Alberto fu commosso da quella ingenuità, e passando una mano sui capelli bianchi della suocera, le disse dolcemente, col rammarico di toglierle un’illusione:

- No, mamma, t’inganni. Io non ho cambiato idee. Ma chi t’ha detto che sono idee contrarie alla religione? Sono idee nate dall’amore del bene, da un sentimento di giustizia e di pietà per i propri simili. Il fine del socialismo non è forse di sopprimere la miseria, di migliorare le condizioni del lavoro, di togliere la maggior parte degli uomini da uno stato di vita infelice, che corrompe l’infanzia, smembra le famiglie, e conduce tanta gente all’abbiezione, all’odio, al delitto? cara mamma, il socialismo non vuole spogliare, vuole che non si spogli, e una sola cosa tende a distruggere: il male.

- Ma, figliuol mio, per far questo basta esser cristiani!

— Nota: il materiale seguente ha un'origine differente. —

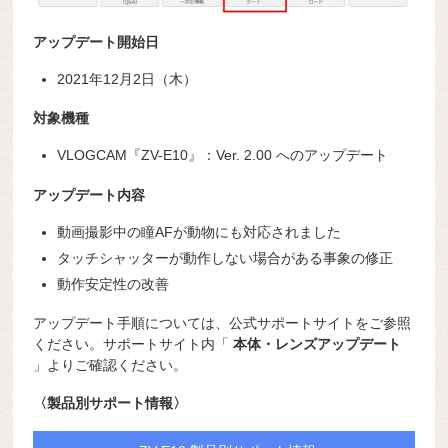
アップデート開始日
2021年12月2日（木）
対象機種
VLOGCAM『ZV-E10』：Ver. 2.00 へのアップデート
アップデート内容
動画撮影中の瞳AFが動物にも対応されました
タッチシャッターが動作しない場合がある事象の修正
動作安定性の改善
アップデート手順については、公式サポートサイトをご参照
ください。サポートサイト内「
本体・レンズアップデート
」よりご確認ください。
〈製品別サポート情報〉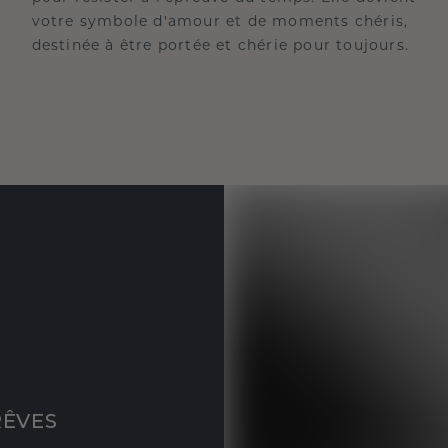
votre symbole d'amour et de moments chéris,
destinée à être portée et chérie pour toujours.
RÊVES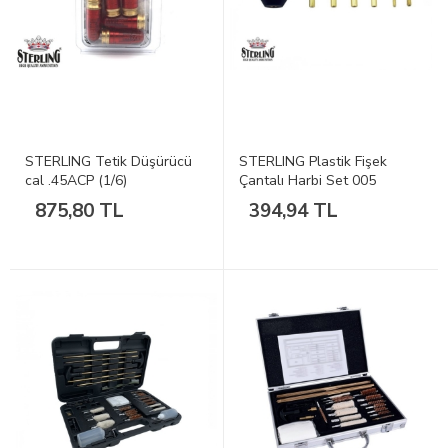
STERLING Tetik Düşürücü
STERLING Plastik Fişek
cal .45ACP (1/6)
Çantalı Harbi Set 005
875,80 TL
394,94 TL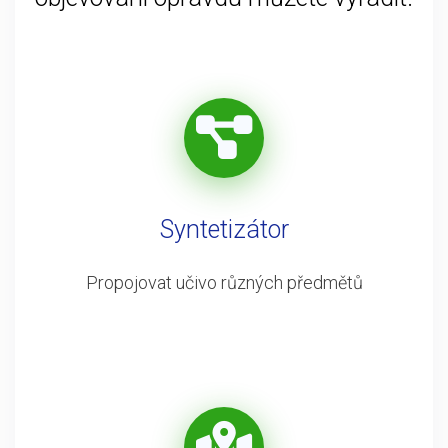
Syntetizátor
Propojovat učivo různých předmětů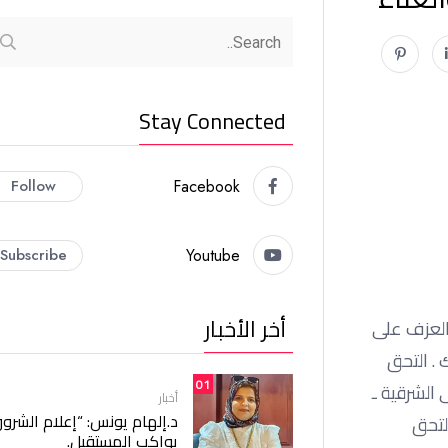
Stay Connected
Follow
Facebook
Subscribe
Youtube
أخر الأخبار
فتعلم العزف على
 . التحق
01
الشرقية ـ
أخبار
د.إلهام يونس: “إعلام الشرو
لتحق
يواكب المستقبل.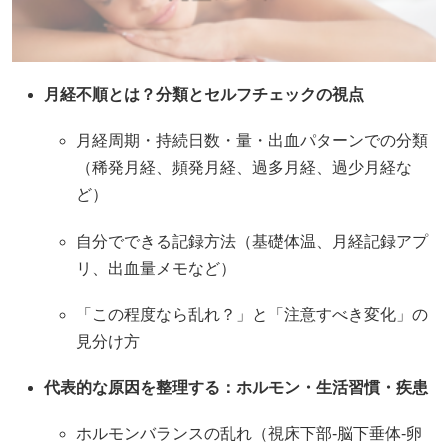
月経不順とは？分類とセルフチェックの視点
月経周期・持続日数・量・出血パターンでの分類
（稀発月経、頻発月経、過多月経、過少月経な
ど）
自分でできる記録方法（基礎体温、月経記録アプ
リ、出血量メモなど）
「この程度なら乱れ？」と「注意すべき変化」の
見分け方
代表的な原因を整理する：ホルモン・生活習慣・疾患
ホルモンバランスの乱れ（視床下部‐脳下垂体‐卵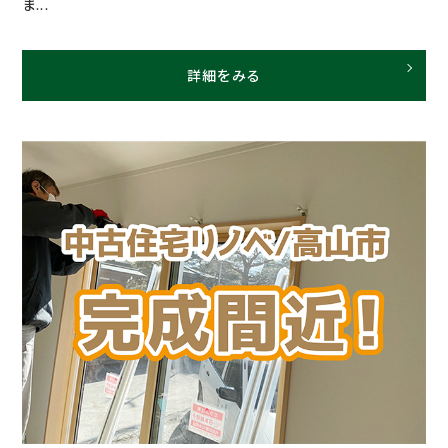
ま...
詳細をみる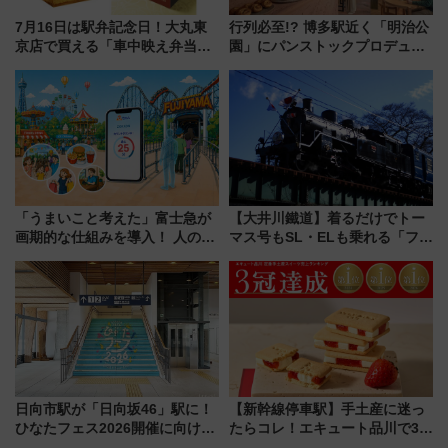
7月16日は駅弁記念日！大丸東
行列必至!? 博多駅近く「明治公
京店で買える「車中映え弁当」
園」にパンストックプロデュー
フェア【2026年夏】
スの新業態『Land Bageri』8/7
オープン 秋からはビストロ営業
も！
「うまいこと考えた」富士急が
【大井川鐵道】着るだけでトー
画期的な仕組みを導入！ 人のか
マス号もSL・ELも乗れる「フリ
わりにスマホが並ぶ「分身く
ーきっぷTシャツ」8月6日より
ん」始動
受注販売
日向市駅が「日向坂46」駅に！
【新幹線停車駅】手土産に迷っ
ひなたフェス2026開催に向けJR
たらコレ！エキュート品川で3年
九州が記念きっぷや臨時列車で
連続売上1位を獲得した定番手土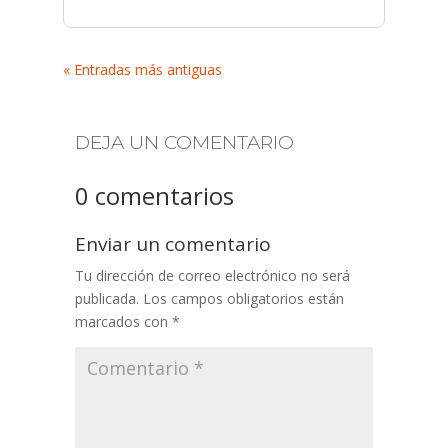
« Entradas más antiguas
DEJA UN COMENTARIO
0 comentarios
Enviar un comentario
Tu dirección de correo electrónico no será
publicada.
Los campos obligatorios están
marcados con
*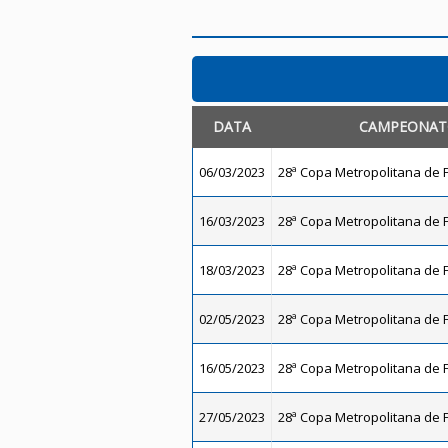
DATA
CAMPEONA
06/03/2023
28ª Copa Metropolitana de F
16/03/2023
28ª Copa Metropolitana de F
18/03/2023
28ª Copa Metropolitana de F
02/05/2023
28ª Copa Metropolitana de F
16/05/2023
28ª Copa Metropolitana de F
27/05/2023
28ª Copa Metropolitana de F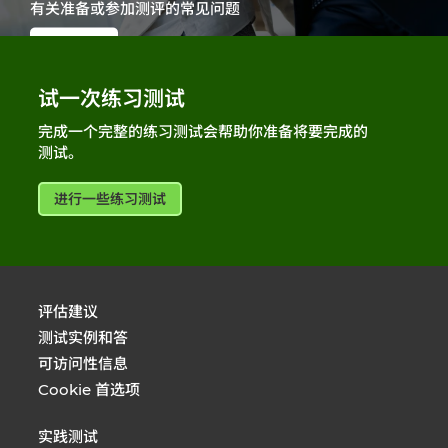
有关准备或参加测评的常见问题
得到支持
试一次练习测试
完成一个完整的练习测试会帮助你准备将要完成的
测试。
进行一些练习测试
评估建议
测试实例和答
可访问性信息
Cookie 首选项
实践测试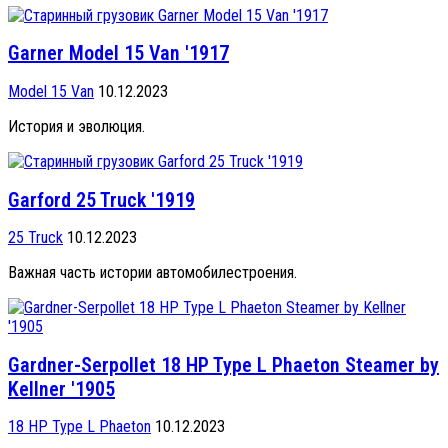
Garner Model 15 Van '1917
Model 15 Van
10.12.2023
История и эволюция.
Garford 25 Truck '1919
25 Truck
10.12.2023
Важная часть истории автомобилестроения.
Gardner-Serpollet 18 HP Type L Phaeton Steamer by
Kellner '1905
18 HP Type L Phaeton
10.12.2023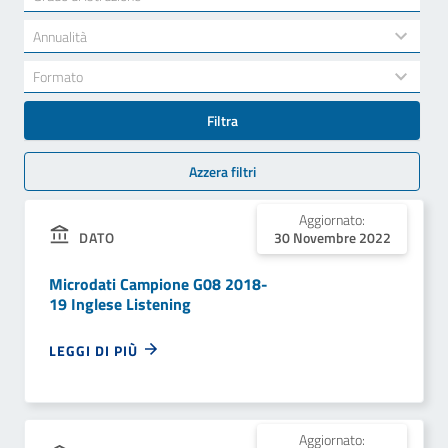
results
available
34
Annualità
results
available
7
Formato
results
available
Filtra
Azzera filtri
Aggiornato:
DATO
30 Novembre 2022
Microdati Campione G08 2018-
19 Inglese Listening
LEGGI DI PIÙ
Aggiornato: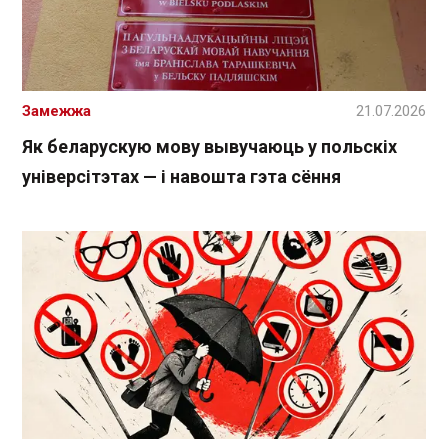
Замежжа
21.07.2026
Як беларускую мову вывучаюць у польскіх
універсітэтах — і навошта гэта сёння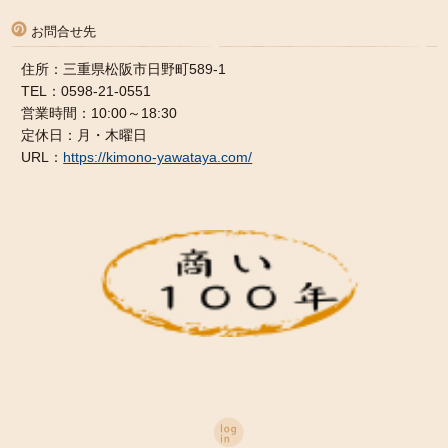
お問合せ先
住所：三重県松阪市日野町589-1
TEL：0598-21-0551
営業時間：10:00～18:30
定休日：月・木曜日
URL：
https://kimono-yawataya.com/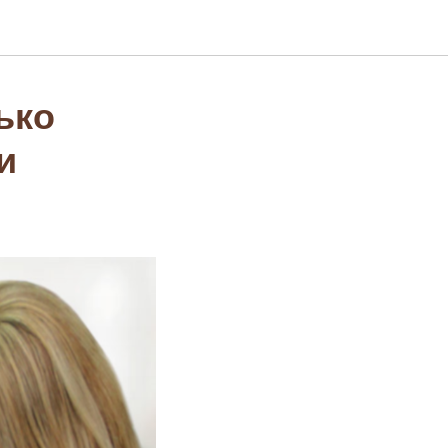
ько
и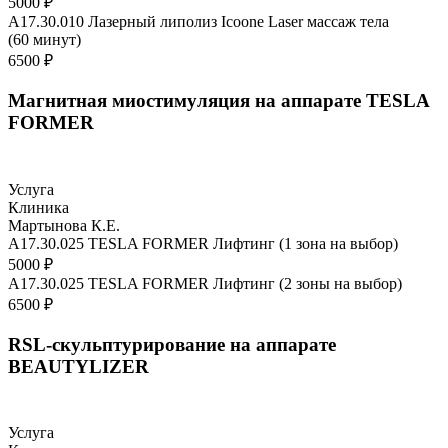
5000 ₽
A17.30.010 Лазерный липолиз Icoone Laser массаж тела
(60 минут)
6500 ₽
Магнитная миостимуляция на аппарате TESLA
FORMER
Услуга
Клиника
Мартынова К.Е.
A17.30.025 TESLA FORMER Лифтинг (1 зона на выбор)
5000 ₽
A17.30.025 TESLA FORMER Лифтинг (2 зоны на выбор)
6500 ₽
RSL-скульптурирование на аппарате
BEAUTYLIZER
Услуга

- Certamente! Ma per esser cristiani davvero bisogna mutare lo stato presente delle cose, che è la negazione del cristianesimo. Come possiamo esser cristiani, come possiamo esser tutti fratelli, fin che siamo costretti, per vivere, a lottare accanitamente gli uni con gli altri, e disputarci il posto, il pane, il centesimo? Come ci possiamo creder cristiani fin che viviamo nell’agiatezza, in mezzo a tanta gente, che maledice la vita, che s’ammazza per disperazione o muore di stenti, che vive, come ha detto un cardinale, a modo delle bestie, senza aver neppure il tempo di pensare all’anima, o la possibilità di condursi secondo la legge di Dio? Credi che per esser veri cristiani basti il dare ai poveri, come noi facciamo, il superfluo del nostro superfluo? Non è evidente che bisogna cercar di migliorare stabilmente le condizioni di tutti, a prezzo di qualunque sacrifizio? Fin che non verremo a questo, noi non faremo che ripetere delle massime del Vangelo, di cui non comprendiamo neppure più il senso, e che dicono appunto l’opposto di quello che facciamo... No, noi non siamo cristiani. - E soggiunse con un sorriso: - E nemmeno lei, cara mamma... Ma io voglio esserlo, e lo sarò, anche se dovessi vivere perseguitato e morire infelice.

La signora Paola rimase stupefatta di quelle parole, e più di veder negli occhi d’Alberto due lacrime. E gli domandò premurosamente: - Ma tu credi, non è vero?

- Io spero -, rispose Alberto, con profonda dolcezza.

E allora essa si passò la mano sulla fronte dicendo con un misto di scoraggiamento e di rammarico: - Non intendo... non posso intenderti bene...

E restò pensierosa, con gli occhi fissi, rivoltando nella mano la sua crocetta.